[Collected data]
· · · ·

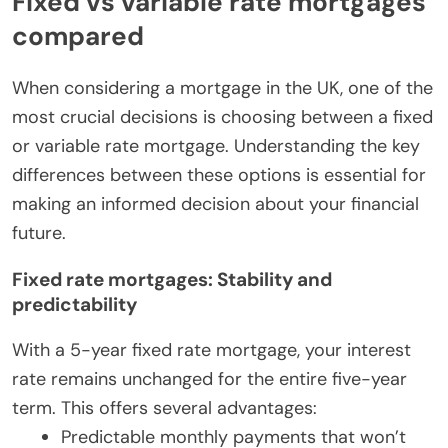
Fixed vs variable rate mortgages
compared
When considering a mortgage in the UK, one of the
most crucial decisions is choosing between a fixed
or variable rate mortgage. Understanding the key
differences between these options is essential for
making an informed decision about your financial
future.
Fixed rate mortgages: Stability and
predictability
With a 5-year fixed rate mortgage, your interest
rate remains unchanged for the entire five-year
term. This offers several advantages:
Predictable monthly payments that won’t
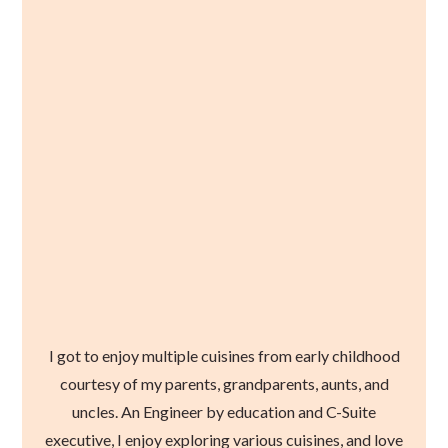
I got to enjoy multiple cuisines from early childhood
courtesy of my parents, grandparents, aunts, and
uncles. An Engineer by education and C-Suite
executive, I enjoy exploring various cuisines, and love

· · · ·

**EXERCISE PROMPT**
Scan the records above. Return every line with "enjoy" in it.

**WRITTEN ANSWER**
I got to enjoy multiple cuisines from early childhood
executive, I enjoy exploring various cuisines, and love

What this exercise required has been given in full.